* _Goal of the exercise_: For the records below, report how many lines include "entstanden", with no accompanying text.
START Entries shown
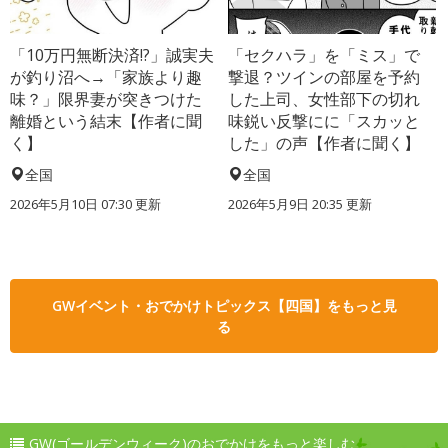
「10万円無断決済!?」誠実夫
「セクハラ」を「ミス」で
が釣り沼へ→「家族より趣
撃退？ツインの部屋を予約
味？」限界妻が突きつけた
した上司、女性部下の切れ
離婚という結末【作者に聞
味鋭い反撃にに「スカッと
く】
した」の声【作者に聞く】
全国
全国
2026年5月10日 07:30 更新
2026年5月9日 20:35 更新
GWイベント・おでかけトピックス【四国】をもっと見
る
GW(ゴールデンウィーク)のおでかけをもっと楽しむ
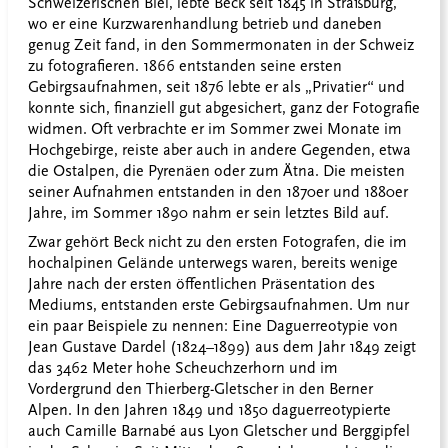
Schweizerischen Biel, lebte Beck seit 1845 in Straßburg,
wo er eine Kurzwarenhandlung betrieb und daneben
genug Zeit fand, in den Sommermonaten in der Schweiz
zu fotografieren. 1866 entstanden seine ersten
Gebirgsaufnahmen, seit 1876 lebte er als „Privatier“ und
konnte sich, finanziell gut abgesichert, ganz der Fotografie
widmen. Oft verbrachte er im Sommer zwei Monate im
Hochgebirge, reiste aber auch in andere Gegenden, etwa
die Ostalpen, die Pyrenäen oder zum Ätna. Die meisten
seiner Aufnahmen entstanden in den 1870er und 1880er
Jahre, im Sommer 1890 nahm er sein letztes Bild auf.
Zwar gehört Beck nicht zu den ersten Fotografen, die im
hochalpinen Gelände unterwegs waren, bereits wenige
Jahre nach der ersten öffentlichen Präsentation des
Mediums, entstanden erste Gebirgsaufnahmen. Um nur
ein paar Beispiele zu nennen: Eine Daguerreotypie von
Jean Gustave Dardel (1824–1899) aus dem Jahr 1849 zeigt
das 3462 Meter hohe Scheuchzerhorn und im
Vordergrund den Thierberg-Gletscher in den Berner
Alpen. In den Jahren 1849 und 1850 daguerreotypierte
auch Camille Barnabé aus Lyon Gletscher und Berggipfel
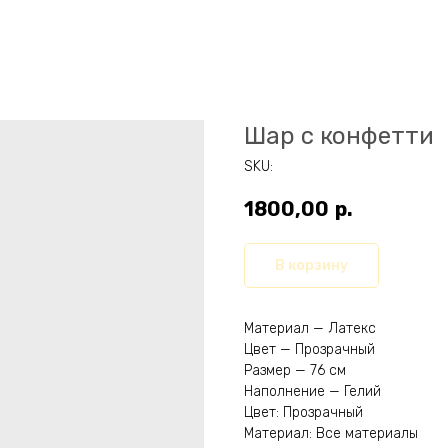
Шар с конфетти
SKU:
1800,00
р.
В корзину
Материал — Латекс
Цвет — Прозрачный
Размер — 76 см
Наполнение — Гелий
Цвет: Прозрачный
Материал: Все материалы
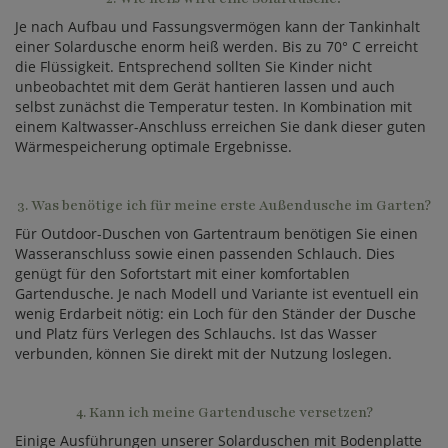
Je nach Aufbau und Fassungsvermögen kann der Tankinhalt
einer Solardusche enorm heiß werden. Bis zu 70° C erreicht
die Flüssigkeit. Entsprechend sollten Sie Kinder nicht
unbeobachtet mit dem Gerät hantieren lassen und auch
selbst zunächst die Temperatur testen. In Kombination mit
einem Kaltwasser-Anschluss erreichen Sie dank dieser guten
Wärmespeicherung optimale Ergebnisse.
3. Was benötige ich für meine erste Außendusche im Garten?
Für Outdoor-Duschen von Gartentraum benötigen Sie einen
Wasseranschluss sowie einen passenden Schlauch. Dies
genügt für den Sofortstart mit einer komfortablen
Gartendusche. Je nach Modell und Variante ist eventuell ein
wenig Erdarbeit nötig: ein Loch für den Ständer der Dusche
und Platz fürs Verlegen des Schlauchs. Ist das Wasser
verbunden, können Sie direkt mit der Nutzung loslegen.
4. Kann ich meine Gartendusche versetzen?
Einige Ausführungen unserer Solarduschen mit Bodenplatte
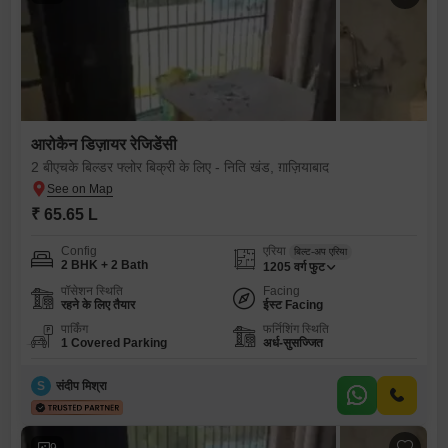
आरोकैन डिज़ायर रेजिडेंसी
2 बीएचके बिल्डर फ्लोर बिक्री के लिए - निति खंड, ग़ाज़ियाबाद
₹ 65.65 L
Config
एरिया
बिल्ट-अप एरिया
2 BHK + 2 Bath
1205
वर्ग फुट
पॉसेशन स्थिति
Facing
रहने के लिए तैयार
ईस्ट Facing
पार्किंग
फर्निशिंग स्थिति
1 Covered Parking
अर्ध-सुसज्जित
S
संदीप मिश्रा
9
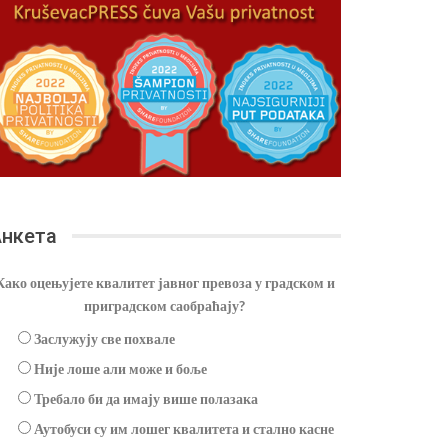
нкета
Како оцењујете квалитет јавног превоза у градском и
приградском саобраћају?
Заслужују све похвале
Није лоше али може и боље
Требало би да имају више полазака
Аутобуси су им лошег квалитета и стално касне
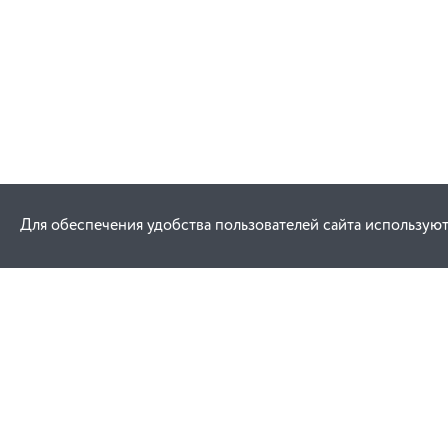
Для обеспечения удобства пользователей сайта используют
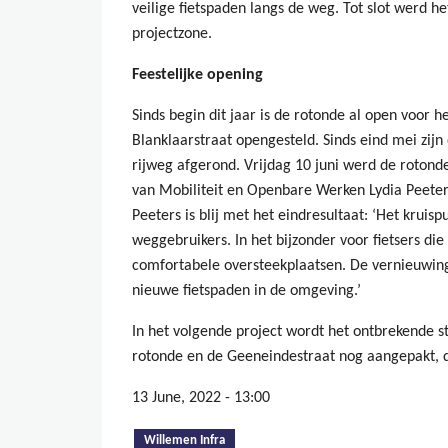
veilige fietspaden langs de weg. Tot slot werd h
projectzone.
Feestelijke opening
Sinds begin dit jaar is de rotonde al open voor 
Blanklaarstraat opengesteld. Sinds eind mei zijn
rijweg afgerond. Vrijdag 10 juni werd de rotond
van Mobiliteit en Openbare Werken Lydia Peete
Peeters is blij met het eindresultaat: ‘Het kruisp
weggebruikers. In het bijzonder voor fietsers die
comfortabele oversteekplaatsen. De vernieuwing 
nieuwe fietspaden in de omgeving.’
In het volgende project wordt het ontbrekende 
rotonde en de Geeneindestraat nog aangepakt, d
13 June, 2022 - 13:00
(active tab)
Willemen Infra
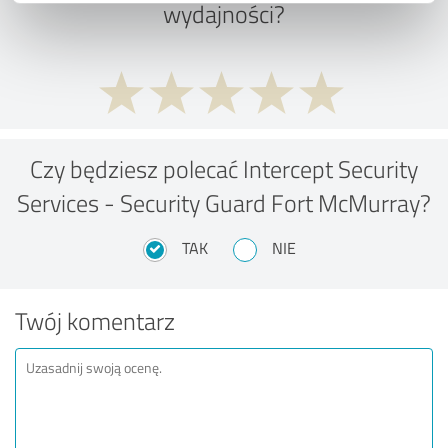
wydajności?
Czy będziesz polecać Intercept Security
Services - Security Guard Fort McMurray?
TAK
NIE
Twój komentarz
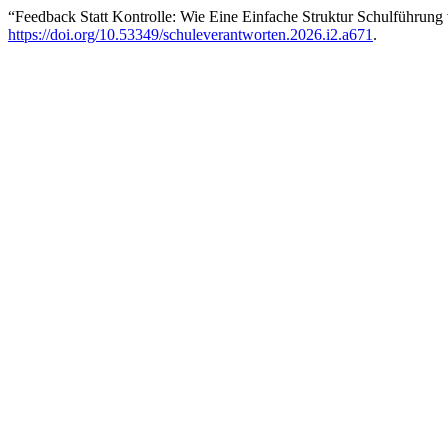
“Feedback Statt Kontrolle: Wie Eine Einfache Struktur Schulführung
https://doi.org/10.53349/schuleverantworten.2026.i2.a671
.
END Entries shown
* _Your response_: 3